1.32 To the extent that it is a factor, it would appear that it is only considered in circumstances which, in the judge’s view, merit a suspended sentence. However, most judges do not apply the court poor box for the purpose of enabling a person to avoid a term of imprisonment (including a suspended sentence).

The LRC then considered the application of section 1(1) of the Probation of Offenders Act 1907. Section 1(1) provides as follows:

      “Where any person is charged before a court of summary jurisdiction with an offence punishable by such court, and the court thinks that the charge is proved, but is of opinion that, having regard to the character, antecedents, age, health, or mental condition of the person charged, or to the trivial nature of the offence, or to the extenuating circumstances under which the offence was committed, it is inexpedient to inflict any punishment or any other than a nominal punishment, or that it is expedient to release the offender on probation, the court may, without proceeding to conviction, make an order either –

        (a) dismissing the information or charge; or

        (b) discharging the offender conditionally on his entering into a recognisance, with or without sureties, to be of good behaviour and to appear for conviction and sentence when called on at any time during such period, not exceeding three years, as may be specified in the order.”

The LRC observed that Section 1(1) thus affords a judge an opportunity to determine the facts and find the ingredients of the charge proved but yet ultimately to dismiss a charge in the light of the circumstances referred to therein.
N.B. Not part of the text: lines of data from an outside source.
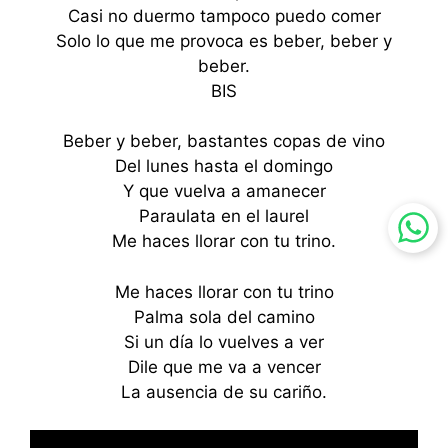
Casi no duermo tampoco puedo comer
Solo lo que me provoca es beber, beber y
beber.
BIS
Beber y beber, bastantes copas de vino
Del lunes hasta el domingo
Y que vuelva a amanecer
Paraulata en el laurel
Me haces llorar con tu trino.
Me haces llorar con tu trino
Palma sola del camino
Si un día lo vuelves a ver
Dile que me va a vencer
La ausencia de su cariño.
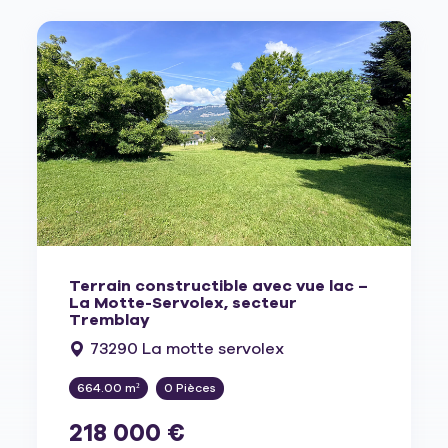
Terrain constructible avec vue lac –
La Motte-Servolex, secteur
Tremblay
73290 La motte servolex
664.00 m²
0 Pièces
218 000 €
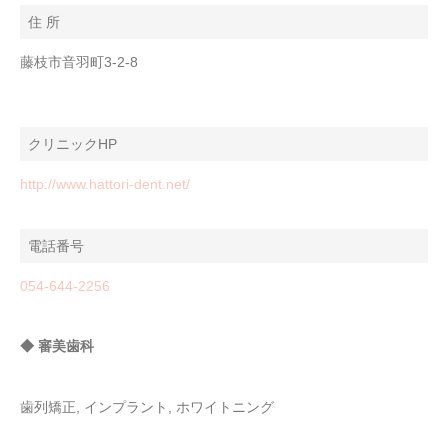
住 所
藤枝市音羽町3-2-8
クリニックHP
http://www.hattori-dent.net/
電話番号
054-644-2256
◆ 審美歯科
歯列矯正, インプラント, ホワイトニング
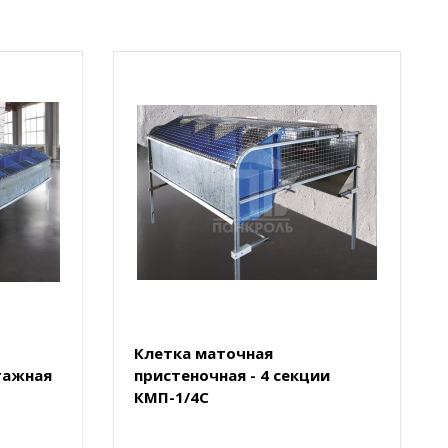
Клетка маточная
тажная
пристеночная - 4 секции
КМП-1/4С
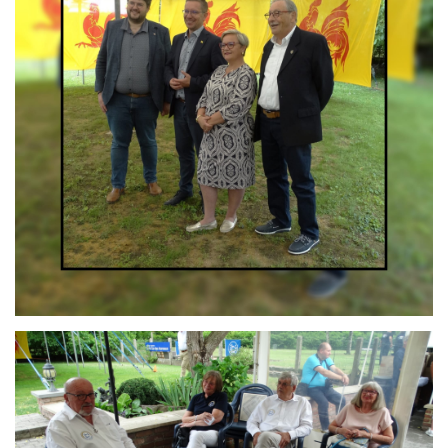
Branding
ARMCHAIR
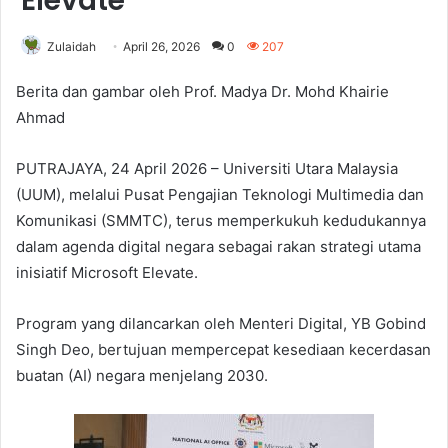
Elevate
Zulaidah
April 26, 2026
0
207
Berita dan gambar oleh Prof. Madya Dr. Mohd Khairie
Ahmad
PUTRAJAYA, 24 April 2026 – Universiti Utara Malaysia
(UUM), melalui Pusat Pengajian Teknologi Multimedia dan
Komunikasi (SMMTC), terus memperkukuh kedudukannya
dalam agenda digital negara sebagai rakan strategi utama
inisiatif Microsoft Elevate.
Program yang dilancarkan oleh Menteri Digital, YB Gobind
Singh Deo, bertujuan mempercepat kesediaan kecerdasan
buatan (AI) negara menjelang 2030.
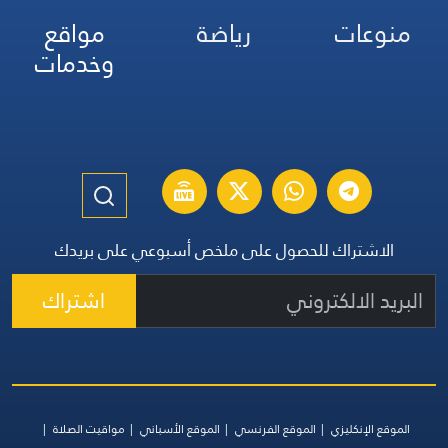
منوعات
رياضة
مواقع
وخدمات
الاشتراك للحصول على ملخص أسبوعي على بريدك
اشتراك
الموقع الإنكليزي
الموقع الفرنسي
الموقع الأسباني
مواقيت الصلاة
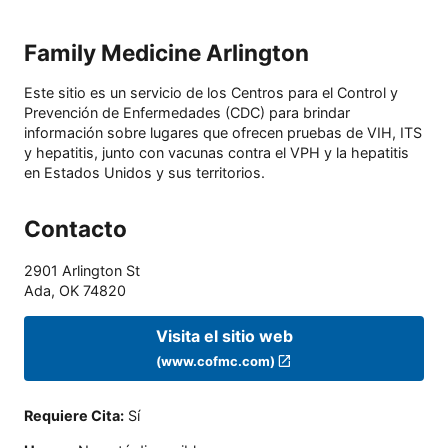
Family Medicine Arlington
Este sitio es un servicio de los Centros para el Control y
Prevención de Enfermedades (CDC) para brindar
información sobre lugares que ofrecen pruebas de VIH, ITS
y hepatitis, junto con vacunas contra el VPH y la hepatitis
en Estados Unidos y sus territorios.
Contacto
2901 Arlington St
Ada
,
OK
74820
Visita el sitio web
(www.cofmc.com)
Requiere Cita
:
Sí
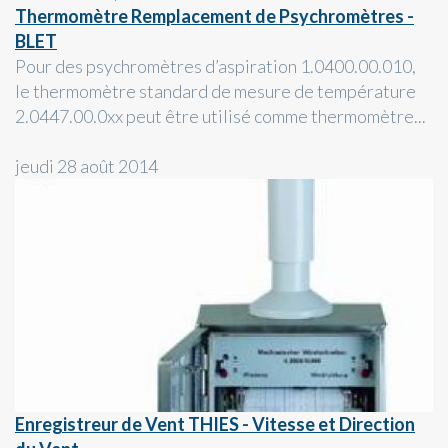
Thermomètre Remplacement de Psychromètres -
BLET
Pour des psychromètres d’aspiration 1.0400.00.010,
le thermomètre standard de mesure de température
2.0447.00.0xx peut être utilisé comme thermomètre...
jeudi 28 août 2014
Enregistreur de Vent THIES - Vitesse et Direction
It noted that some judges believe that the court poor box option dovetails effectively with section 1(1) because it affords a court a means of dealing with an offender in circumstances where some financial penalty is merited but a conviction and any other sentence would be inappropriate. It also recorded that the practice of individual judges varies to a significant degree; it appears that, in some courts, the court poor box is often applied in conjunction with section 1(1) of the 1907 Act, whilst in others, this practice is never followed. At District Court level, a significant number of judges who utilise the court poor box always apply it in conjunction with section 1(1). The practice of applying the court poor box in conjunction with section 1(1) appears to be less frequent in the Circuit Court.

The LRC in chapter 2 of its consultation paper considered the arguments both for and against the court poor box system. It is not necessary for the purposes of this judgment to review these. However, it appropriate to observe that the LRC went on to provisionally recommend (inter alia) that the court poor box jurisdiction should be replaced by a statutory scheme based on the provisions of the Probation of Offenders Act 1907 and the Criminal Justice Act 1993 which would provide a revised method of avoiding a conviction for minor offences while introducing an appropriate system allowing for the making of a financial contribution akin to an “earnest of intention”, which also accords with the principles of restorative justice. To date, neither this nor any other recommendations of the LRC in relation to the court poor box system have been implemented.

The respondent’s application for a postponement of his surrender
The respondent’s application for a postponement of his surrender is based upon the premise that if he is surrendered imminently to the Czech Republic where he is wanted for trial in respect of 22 offences in the nature of theft and criminal damage he will be not be in a position to make any court poor box contribution when the matter comes back before the District Court on the 15th of September next. This may have the effect of depriving him of the possibility of avoiding having a conviction recorded against him, alternatively, if a conviction is to be recorded against him, of receiving a more lenient sentence than he would otherwise receive.

It has to be said that the manner in which the application has been put forward is not very satisfactory. The evidential burden in respect of an application such as this rests upon the moving party, i.e. the respondent in this particular instance. However, no evidence whatever has been put before the Court, whether by way of affidavit, or by calling as a witness the respondent and/or his legal representative in the matter before Tralee District Court. While the applicant does not contest the respondent’s contention that he is being proceeded against for an offence in the State, or that the District Court has decided to have recourse to the poor box system in the context of those proceedings, there is a distinct lack of clarity concerning the exact circumstances of the case.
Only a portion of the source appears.